Please complete the following two steps:

  • Accessing the Python SDK code
  • Getting the required SDK settings

Accessing the Python SDK Code

Access to the SDK code is provided through a private GitHub repository, available only to members of the Geodesix SDK Access team. To join this team, the supplier must appoint a developer and provide Geodesix with the developer's GitHub account ID or email address so an invitation can be issued.

  1. Appoint a Python developer to handle the SDK integration task.
  2. Ask the developer to send their GitHub ID or email address (if a GitHub account has not yet been created) to the Geodesix account manager.
  3. The developer should wait for the invitation to join the Geodesix SDK Access team and accept it once it arrives.
  4. After accepting the invitation, the developer will gain access to the SDK repository on GitHub: git@github.com:geodesix-io/geodesix-sdk-python.git

Once access is granted, the developer can proceed with the installation process.

Getting the Required SDK Settings

Before you can use the SDK, Geodesix account-manager should provide you with two pieces of data:

  • Repository name - this is the name of the folder in the queue where your data will be stored. Examples: "company1", "mybusiness" etc.
  • AWS API credentials that include:
    • Access Key (will be set later in GSX_SDK_ACCESS_KEY_ID)
    • Secret key (will be set later in GSX_SDK_SECRET_ACCESS_KEY)

Preparing your development environment

This guide assumes that the developer is familiar with Python programming, understands how to use venv and pip, and is working with a modern development environment.

  1. To use the SDK, you will need an IDE that supports Python development.
  2. In your IDE, set the Python interpreter to Python 3.11 or higher.
  3. Python 3.11 or higher must be installed on your machine.
  4. Git client must be installed.

Installation Procedure

The procedure described below assumes that:

  • A developer joined the SDK Access team.
  • SDK settings has been received.
  • Python development environment is ready.

The Geodesix SDK is provided as a Python code project. To work with the SDK, you must download the code and place it in a directory within the project where you plan to implement the integration.

Downloading the SDK code

Use Git to download the code:

git clone git@github.com:geodesix-io/geodesix-sdk-python.git

Installing Dependencies

Create a virtual environment and install the dependencies. Geodesix SDK requires the AWS API for Python, which is installed by running pip with the project located at the SDK root.

cd geodesix-sdk-python
python3 -m venv .venv
source .venv/bin/activate
pip install -e .

Setting up the SDK's AWS credentials

The most important rule when working with SDK credentials is to keep them private and never store them in a source-control repository (e.g., Git, SVN, VSS).

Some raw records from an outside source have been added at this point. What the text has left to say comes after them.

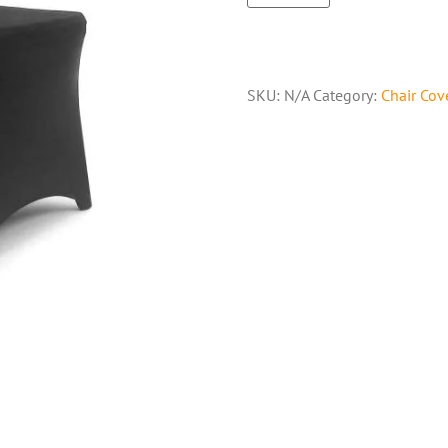
SKU:
N/A
Category:
Chair Cov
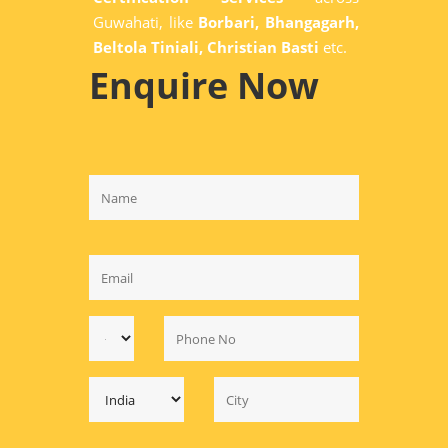
Guwahati, like
Borbari, Bhangagarh,
Beltola Tiniali, Christian Basti
etc.
Enquire Now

The Geodesix SDK expects AWS credentials to be defined either as environment variables or in a private Python configuration file. When the SDK loads, it searches for credentials in the following order:

  1. Environment variables, if they are defined
  2. Constants in private/local_config.py, if environment variables are not found

For most developers getting started with the SDK, the simplest setup is to create private/local_config.py in the SDK root and place the required values there. For production or existing applications, environment variables or a secret manager are usually the better choice.

Below are two recommended approaches for defining credentials so the SDK can locate them correctly.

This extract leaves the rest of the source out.